İstiklal Marşımızın şairinin tanıyalım:
Kasım 1873’te İstanbul’da doğdu. Babası Fatih Müderrislerinden Tahir Efendi, annesi Emine Şerife Hanımdır.
Fatih İbtidai (İlkokulu)’sini, Rüştiyesini, Mülkiye İdadi (Lise)’sini, Veterinerlik Fakültesi’ni bitirdi. Arapça, Farsça, Fransızca ve Batı Edebiyatını öğrendi. Doğuyu, batıyı tanıdı.
Okuduğu ilk manzum yapıt Fuzuli’nin Leylî vü Mecnun (Leyla ile Mecnun) şiirleridir. İslamlığın ve batının büyük yapıtlarını okumuştur.
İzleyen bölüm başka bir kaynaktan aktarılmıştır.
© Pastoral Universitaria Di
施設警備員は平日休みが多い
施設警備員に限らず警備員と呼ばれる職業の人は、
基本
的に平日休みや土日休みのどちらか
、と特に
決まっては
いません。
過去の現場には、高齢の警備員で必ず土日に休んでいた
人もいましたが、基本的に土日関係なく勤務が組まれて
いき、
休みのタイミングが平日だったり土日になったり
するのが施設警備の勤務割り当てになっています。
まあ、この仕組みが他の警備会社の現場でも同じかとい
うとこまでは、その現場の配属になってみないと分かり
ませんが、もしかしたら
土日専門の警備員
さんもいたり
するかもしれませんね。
1893’te Veterinerlik müfettişi olmuş, bu görevle dört yıl kadar (Rumeli, Anadolu, Arnavutluk, Arabistan) bulunmuştur.
25 yaşındayken İsmet Hanımla evlendi. Üçü kız, üçü erkek çocukları oldu. 1907’de Türkçe öğretmenliğine atandı. Bir yıl sonra Veterinerlik Dairesi Müdür Yardımcılığına geçti. İttihat ve Terakki’nin yeminli üyeliğini kabul etti.
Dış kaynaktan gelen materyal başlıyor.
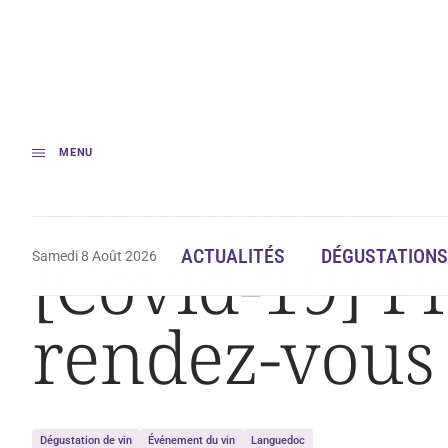
MENU
Accueil
[Covid-19] Pic Saint-Loup : report du rendez-vous phare !
[Covid-19] Pi
ACTUALITÉS
DÉGUSTATIONS
Samedi 8 Août 2026
rendez-vous 
Dégustation de vin
Événement du vin
Languedoc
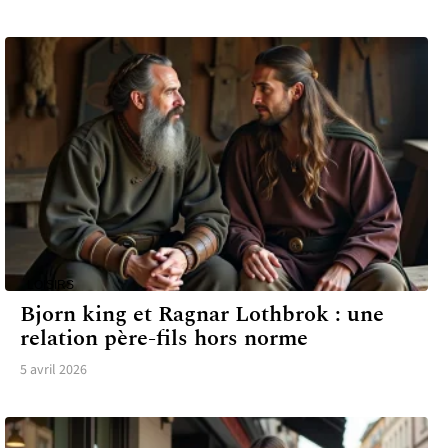
LOISIRS
Bjorn king et Ragnar Lothbrok : une
relation père-fils hors norme
5 avril 2026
1908’de Ebulula Mardin ile Eşref Edib’in yayınladığı Sıratımüstakim dergisinin baş yazarlığını üstlendi. 1912’de derginin adı Sebilürreşat olarak değiştirildi, 1925’e kadar yaşadı.
Balkan savaşları sırasında Baytar Mektebi Müdür Yardımcılığına verildi. Darülfünun Genel Edebiyat Profesörüyken 1913’te görevinden ayrıldı. Türkçülük akımına karşı İslam birliğini savundu. İçten, yürükten müslümandı.
1913’te Mısır, Hicaz’a, 1914’de Berlin’e, sonra İngilizlerin kışkırttığı Şerif Hüseyin’e karşı, Osmanlılara bağlı olan Necep Emiri İbnürreşid’e gönderildi. Bu sıralarda Dar’ül Hikmet’il İslamiye Başkatipliğine getirildi. Görevini tam, eksiz yapan bir insandı.
İzmir’in işgal edilmesiyle Anadolu’da Milli Mücadele’ye katıldı. Ankara’da Tacettin Dergahı’na yerleşti. 1920’de Burdur Millet Vekili seçildi. Yazdığı İstiklal Marşı 12 Mart 1921’de resmi marş olarak kabul edildi. Verilen ödülü kabul etmedi, bir hayır kurumuna bağışlandı.
Mustafa Kemal için güvenirim o çocuğa bu ülkeyi kurtaracaktır dedi… Öyle oldu.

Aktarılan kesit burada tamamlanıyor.